[Stored records]
================
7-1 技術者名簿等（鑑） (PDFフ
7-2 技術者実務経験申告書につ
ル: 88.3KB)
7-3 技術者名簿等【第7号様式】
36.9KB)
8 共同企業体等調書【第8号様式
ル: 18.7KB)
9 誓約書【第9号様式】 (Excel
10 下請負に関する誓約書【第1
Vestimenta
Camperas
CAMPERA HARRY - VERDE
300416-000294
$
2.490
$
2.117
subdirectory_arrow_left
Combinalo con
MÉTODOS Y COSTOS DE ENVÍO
================
The expected response reproduces all of the data precisely.

7-1 技術者名簿等（鑑） (PDFフ
7-2 技術者実務経験申告書につ
ル: 88.3KB)
7-3 技術者名簿等【第7号様式】
36.9KB)
8 共同企業体等調書【第8号様式
ル: 18.7KB)
9 誓約書【第9号様式】 (Excel
10 下請負に関する誓約書【第1
Vestimenta
Camperas
CAMPERA HARRY - VERDE
300416-000294
$
2.490
$
2.117
subdirectory_arrow_left
Combinalo con
MÉTODOS Y COSTOS DE ENVÍO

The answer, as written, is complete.